• dimanche , 20 octobre 2019

Gabon : Le stade de Nzeng-Ayong toujours confisqué

Le portail du stade de Nzeng-Ayong fermé depuis un an bientôt. © L’Instantgabon.com

Depuis environ un an le stade de Nzeng-Ayong est fermé au public, non pas pour des raisons de travaux, mais plutôt pour motifs de règlements salariaux du personnel gestionnaire de l’infrastructure non conclus.
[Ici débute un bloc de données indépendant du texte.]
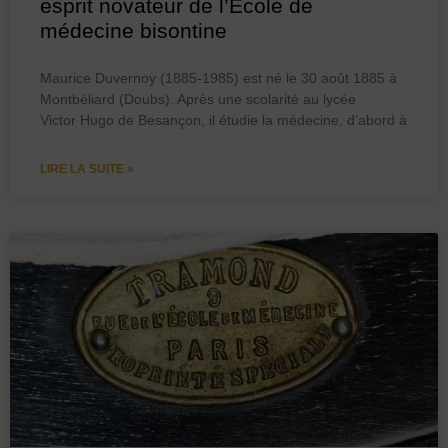
esprit novateur de l’École de
médecine bisontine
Maurice Duvernoy (1885-1985) est né le 30 août 1885 à
Montbéliard (Doubs). Après une scolarité au lycée
Victor Hugo de Besançon, il étudie la médecine, d’abord à
LIRE LA SUITE »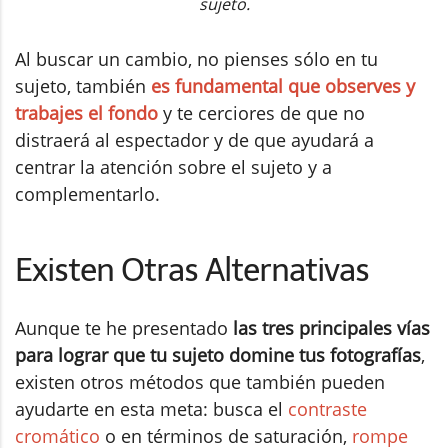
sujeto.
Al buscar un cambio, no pienses sólo en tu
sujeto, también
es fundamental que observes y
trabajes el fondo
y te cerciores de que no
distraerá al espectador y de que ayudará a
centrar la atención sobre el sujeto y a
complementarlo.
Existen Otras Alternativas
Aunque te he presentado
las tres principales vías
para lograr que tu sujeto domine tus fotografías
,
existen otros métodos que también pueden
ayudarte en esta meta: busca el
contraste
cromático
o en términos de saturación,
rompe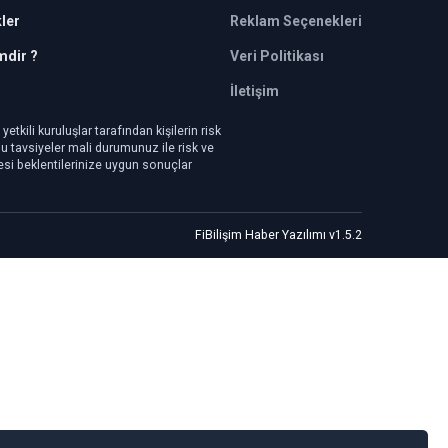
kler
Reklam Seçenekleri
mdir ?
Veri Politikası
İletişim
tkili kuruluşlar tarafından kişilerin risk
 Bu tavsiyeler mali durumunuz ile risk ve
mesi beklentilerinize uygun sonuçlar
FiBilişim Haber Yazılımı
v1.5.2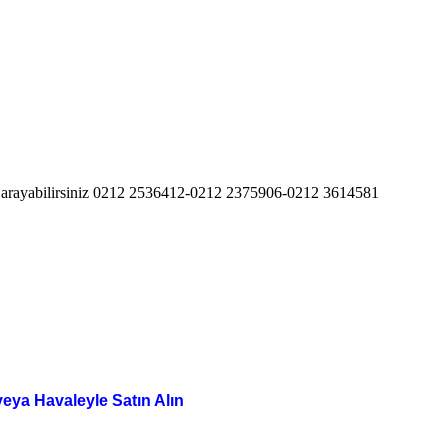
 için arayabilirsiniz 0212 2536412-0212 2375906-0212 3614581
veya Havaleyle Satın Alın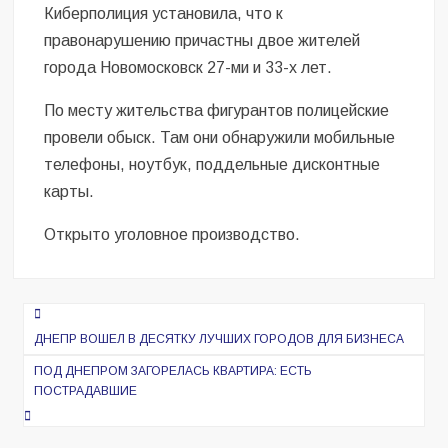
Киберполиция установила, что к
правонарушению причастны двое жителей
города Новомосковск 27-ми и 33-х лет.
По месту жительства фигурантов полицейские
провели обыск. Там они обнаружили мобильные
телефоны, ноутбук, поддельные дисконтные
карты.
Открыто уголовное производство.
Навигация
по
ДНЕПР ВОШЕЛ В ДЕСЯТКУ ЛУЧШИХ ГОРОДОВ ДЛЯ БИЗНЕСА
записям
ПОД ДНЕПРОМ ЗАГОРЕЛАСЬ КВАРТИРА: ЕСТЬ
ПОСТРАДАВШИЕ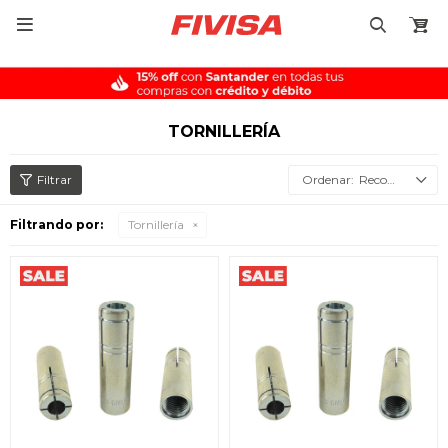

TORNILLERÍA
Recomendados
Filtrando por:
Tornillería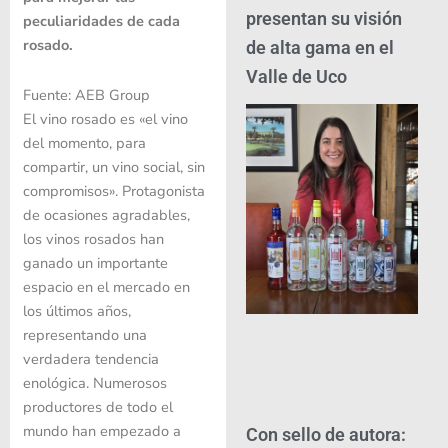
presentan su visión
peculiaridades de cada
rosado.
de alta gama en el
Valle de Uco
Fuente: AEB Group
El vino rosado es «el vino
del momento, para
compartir, un vino social, sin
compromisos». Protagonista
de ocasiones agradables,
los vinos rosados ​​han
ganado un importante
espacio en el mercado en
los últimos años,
representando una
verdadera tendencia
enológica. Numerosos
productores de todo el
mundo han empezado a
Con sello de autora: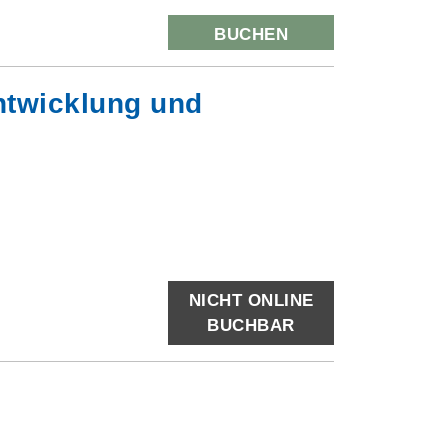
BUCHEN
ntwicklung und
NICHT ONLINE
BUCHBAR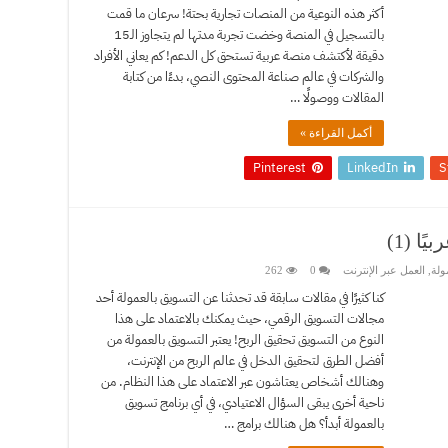
أكثر هذه النوعية من المنصات تجارية بحتة! سرعان ما قمت
بالتسجيل في المنصة وخضت تجربة مدتها لم يتجاوز الـ15
دقيقة لأكتشف منصة عربية تستحق كل الدعم! كم يعاني الأفراد
والشركات في عالم صناعة المحتوى النصي، بدءًا من كتابة
المقالات ووصولًا …
أكمل القراءة »
Pinterest
LinkedIn
S
ا (1)
ولة
,
العمل عبر الإنترنت
0
262
كنا كثيرًا في مقالات سابقة قد تحدثنا عن التسويق بالعمولة أحد
مجالات التسويق الرقمي، حيث يمكنك بالاعتماد على هذا
النوع من التسويق تحقيق الربح! يعتبر التسويق بالعمولة من
أفضل الطرق لتحقيق الدخل في عالم الربح من الإنترنت،
وهنالك أشخاص يعتاشون عبر الاعتماد على هذا النظام. من
ناحية أخرى يبقى السؤال الاعتيادي، في أي برنامج تسويق
بالعمولة أبدأ؟ هل هنالك برامج …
Inaccessible, le portail est depuis l’an dernier barricadé de l’intérieur par un bus lui aussi condamné à ne pas servir.

Cumulant plusieurs mois de salaires impayés et toujours dans l’attente du règlement de leurs droits après leur licenciement prononcé en novembre 2018, les 78 agents de l’Agence nationale de gestion et d’exploitation des infrastructures sportives et culturelles (Anageisc) et la quarantaine d’agents de la Commission nationale d’organisation et de gestion des évènements et manifestation à caractère national et international (CNOGEMCNI) auraient décidé d’interdire l’accès aux usagers si leur situation n’était pas régularisée.

La situation qui ne semble gêner personne chez les décideurs, constitue un réel handicap en revanche chez les populations déjà lourdement pénalisées par le manque d’espaces de loisirs. Tous les soirs, cet endroit grouillait de monde, chacun allant de son activité. L’air de jeu constamment occupé par les équipes de football qui payaient pourtant la location de l’espace en fonction du temps mis, les athlètes dans leurs foulées sur la piste d’athlétisme, les séances de fitness en plein air, les répétitions d’arts martiaux et autres constituaient la saine ambiance que certains badauds ne se privaient pas d’aller admirer en guise de spectacle pour se détendre.

L’activité sportive qui est vivement recommandée dans le maintien de la forme physique, n’est que très peu encouragée à ce qui semble. Cette infrastructure de proximité pour les populations du quartier le plus grand de Libreville, réaménagée pour les Coupes d’Afrique des nations 2012 et 2017, ne sert à personne.  La situation des agents, non plus, n’a pas évoluée. Comme pour les taxes, c’est au peuple de payer le lourd-tribu.